++++ Record extracts ++++

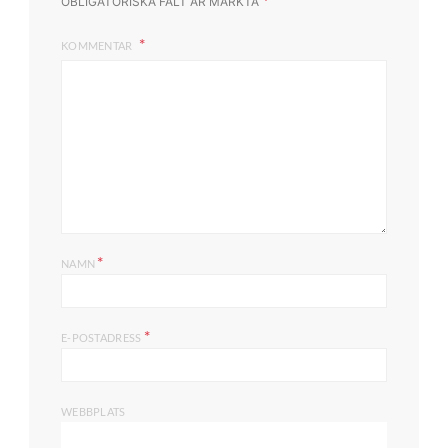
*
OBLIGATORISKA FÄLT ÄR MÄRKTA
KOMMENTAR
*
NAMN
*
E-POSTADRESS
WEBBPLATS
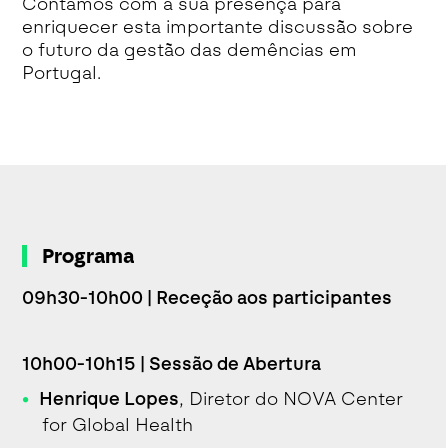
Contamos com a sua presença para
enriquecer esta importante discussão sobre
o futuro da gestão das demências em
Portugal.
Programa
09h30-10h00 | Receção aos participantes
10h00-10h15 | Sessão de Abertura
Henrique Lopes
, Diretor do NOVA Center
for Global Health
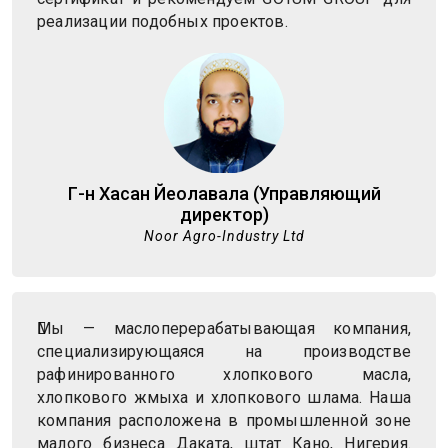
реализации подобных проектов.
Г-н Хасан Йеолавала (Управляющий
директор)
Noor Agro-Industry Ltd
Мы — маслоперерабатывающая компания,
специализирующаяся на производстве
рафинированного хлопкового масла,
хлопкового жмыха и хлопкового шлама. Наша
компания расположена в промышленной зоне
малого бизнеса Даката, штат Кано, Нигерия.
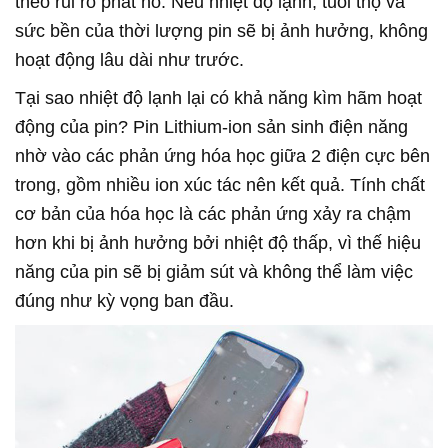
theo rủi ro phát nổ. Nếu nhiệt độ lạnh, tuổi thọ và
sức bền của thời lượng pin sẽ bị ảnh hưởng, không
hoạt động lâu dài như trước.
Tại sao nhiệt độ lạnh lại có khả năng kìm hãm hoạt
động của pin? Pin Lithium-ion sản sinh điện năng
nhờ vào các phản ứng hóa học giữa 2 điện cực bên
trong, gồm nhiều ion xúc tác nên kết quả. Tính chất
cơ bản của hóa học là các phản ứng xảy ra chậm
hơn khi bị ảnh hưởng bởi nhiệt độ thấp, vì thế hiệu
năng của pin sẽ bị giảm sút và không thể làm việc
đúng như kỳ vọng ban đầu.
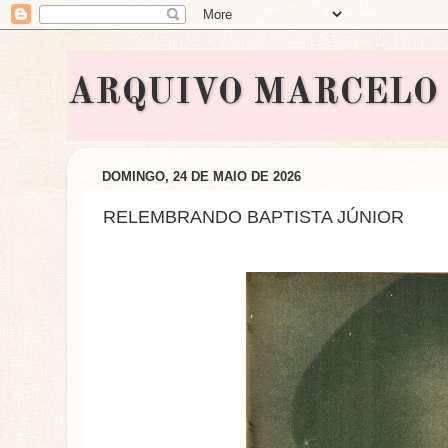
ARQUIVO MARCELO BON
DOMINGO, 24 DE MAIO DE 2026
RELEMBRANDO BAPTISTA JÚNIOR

++++
++++ Record extracts ++++

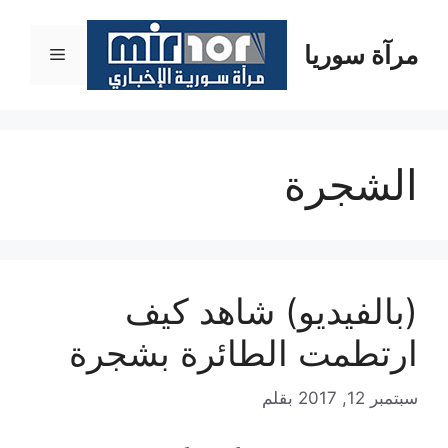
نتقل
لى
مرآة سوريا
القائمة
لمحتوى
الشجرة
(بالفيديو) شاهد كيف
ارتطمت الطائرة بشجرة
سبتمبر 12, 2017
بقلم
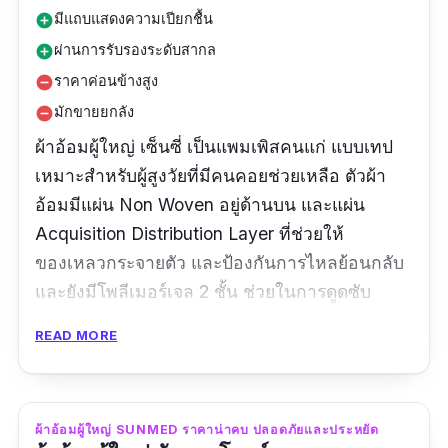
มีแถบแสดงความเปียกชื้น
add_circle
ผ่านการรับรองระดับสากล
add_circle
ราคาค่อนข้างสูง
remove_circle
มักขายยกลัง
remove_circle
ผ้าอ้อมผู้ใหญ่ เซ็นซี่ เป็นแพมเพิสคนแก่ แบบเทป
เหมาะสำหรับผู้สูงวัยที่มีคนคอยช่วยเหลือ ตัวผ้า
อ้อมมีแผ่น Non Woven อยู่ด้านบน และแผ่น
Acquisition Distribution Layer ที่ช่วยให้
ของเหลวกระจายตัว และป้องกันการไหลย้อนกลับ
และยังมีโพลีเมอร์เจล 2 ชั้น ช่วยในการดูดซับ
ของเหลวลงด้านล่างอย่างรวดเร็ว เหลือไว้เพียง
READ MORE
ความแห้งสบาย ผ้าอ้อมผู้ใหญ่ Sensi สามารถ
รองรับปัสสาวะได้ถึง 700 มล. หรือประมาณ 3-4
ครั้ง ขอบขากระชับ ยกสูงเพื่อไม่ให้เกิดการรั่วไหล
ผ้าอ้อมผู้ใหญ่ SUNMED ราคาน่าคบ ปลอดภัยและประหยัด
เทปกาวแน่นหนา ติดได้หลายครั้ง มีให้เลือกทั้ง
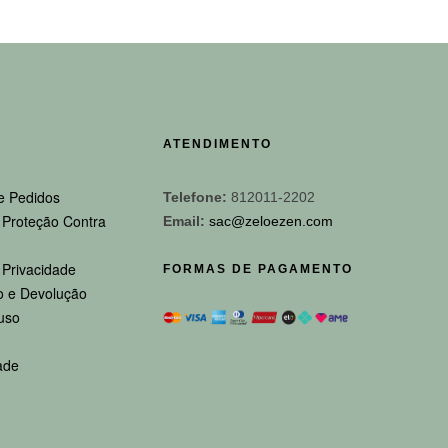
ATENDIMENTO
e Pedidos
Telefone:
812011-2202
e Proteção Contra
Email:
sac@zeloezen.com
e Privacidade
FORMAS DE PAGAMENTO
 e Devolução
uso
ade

++++

Assignment: Within the listing above, each line containing "động" is counted once; report the total and nothing else.

Answer box: 2